Painting Metal

I’m gonna paint the undercarriage of the Proto 1000 RDC. I’m not gonna prime it because it’s metal. Which metallic spray paint would be recommended? Can Permanent markers be used to paint the vents?

I’d probably prime it, for better paint adhesion. However, I’ve painted metal Roundhouse underframes flat black using the cheap flat black from Wal Mart. It covers well and sticks without priming. I use it to paint the weights for all my other cars as well, and I have lots of open hoppers where the weights are visible. It’s less than 2 bucks for a giant can, compared to typically overpriced model paints.

–Randy

Ok then. Thanks

I beg to differ… If you want that paint to stick well to metal… Best thing to use a metal prep…its a wash to clean metal with…I’ve used it with a red scotch bright pad… then use acetone to wash off the metal prep… then use a ETCH primer on it… You can use dupi-color rattle can etch prime…then lighty used a red scotch bright pad to scuff the primer and whipe it down and your ready to paint.

Don’t use metallic paint, it will look strange…

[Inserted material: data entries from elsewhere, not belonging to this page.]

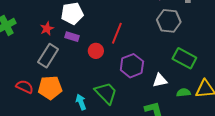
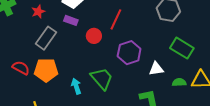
red star: (47, 29) -> (38, 12), moved

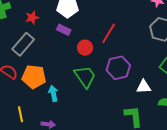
gray rectangle: (46, 38) -> (23, 44), moved
green trapezoid: (102, 78) -> (85, 77), moved
cyan arrow: (76, 86) -> (53, 93), moved

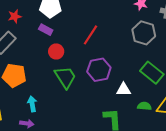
red circle: (85, 48) -> (56, 51), moved
cyan arrow: (53, 93) -> (32, 104), moved

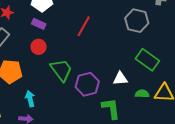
red circle: (56, 51) -> (39, 47), moved
purple hexagon: (99, 70) -> (87, 84), moved

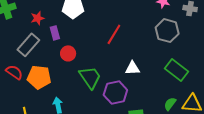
purple rectangle: (39, 24) -> (55, 33), moved, turned 48
white triangle: (120, 79) -> (132, 68), moved
green semicircle: (142, 94) -> (170, 104), turned -56

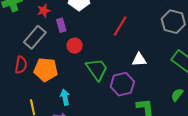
red semicircle: (14, 72) -> (21, 65), turned 66

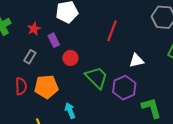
gray rectangle: (35, 37) -> (30, 57), size x0.6

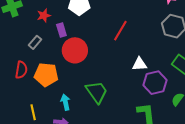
red circle: (70, 58) -> (75, 50), size x1.6
green trapezoid: (97, 77) -> (97, 92), moved
purple hexagon: (124, 88) -> (155, 83), moved

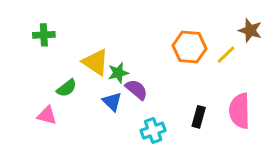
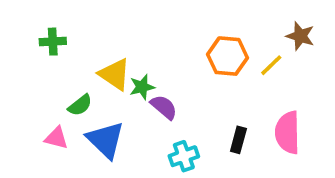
blue triangle: (112, 102) -> (106, 140), moved, size x1.6

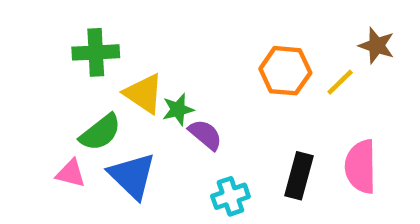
green cross: (53, 42) -> (96, 52), moved, size x1.4
green semicircle: (80, 105) -> (100, 132), size x1.4
black rectangle: (238, 140) -> (299, 176), size x1.4

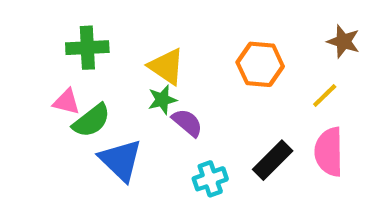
yellow line: (340, 82) -> (325, 96), moved
yellow triangle: (144, 94) -> (166, 66), moved
pink triangle: (71, 173) -> (66, 102), moved
black rectangle: (299, 176) -> (273, 160), turned 30

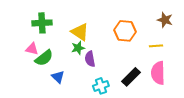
yellow line: (325, 96) -> (156, 46), turned 40
purple semicircle: (187, 123) -> (90, 59), turned -140
blue triangle: (121, 160) -> (58, 77), size x0.6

Automotive primer would work for this (I had it recommended for brass), just use a grey. Then a flat black or flat dark grey would work.

For this application model paints would be a waste, as there isn’t a lot of fine detail. General purpose spray paints would work just fine.

Well, I don’t know if I’m replying to just one post or to the whole thread.

At any rate, instead of black or gray - which may be suitable for motive power or passenger cars - aren’t freightcar underframes generally the same color as the car itself? Or is flat black or flat dark grey the rule??

JACK,

He’s painting the under carriage, of an RDC car,which is a Rail Diesel Car,self propelled,passenger car.

Cheers, [D]

Frank

I understood that.

It’s a message forum, you’re always replying to the whole thread. If there are specific items in someone else’s post you want to respond to, there is the option to quote the message you are replying to - that also means you need to click the Reply button on the message you want to quote. You can add more quote and end quote tags to break the original message up into pieces if you want to say reply to specific questions one at a time.

Mailing lists can be different, sometimes replying to a message only gets sent to the originator and not the whole list, other times any reply you make goes to the entire list unless you alter the recipients.

–Randy

As for the question of color, there’s no hard and fast rule. Even the same railroad did it differently at different times. Same with the trucks, sometimes they are black, regardless of the car body color, other times they match the car color. I’m sure you cna even find photos where one truck is the car color and the other is black, or some different color, most likely around a car shop where it was set temporarily on shop trucks but I am sure you can find a car in a train looking like that somewhere.

Only way to be sure is to find prototype photos of what you are workign with and try to match that. No guarantees unless you find a photo of the car number you are modeling - cars 100110 and 100240 might be the exact same clas, built the same year, but one might have a body color underframe and one might be black.

For plain black things, I usually forego model paints and use a 99 cent (might be $1.19 now) can of flat black paint from WalMart. It actually doesn’t go on overly thick at all and we’re talking a big tall can for a fraction of the price of one of those small model spray cans.

–Randy

Guess that I am confused?? This is a Electronics/ DCC problem?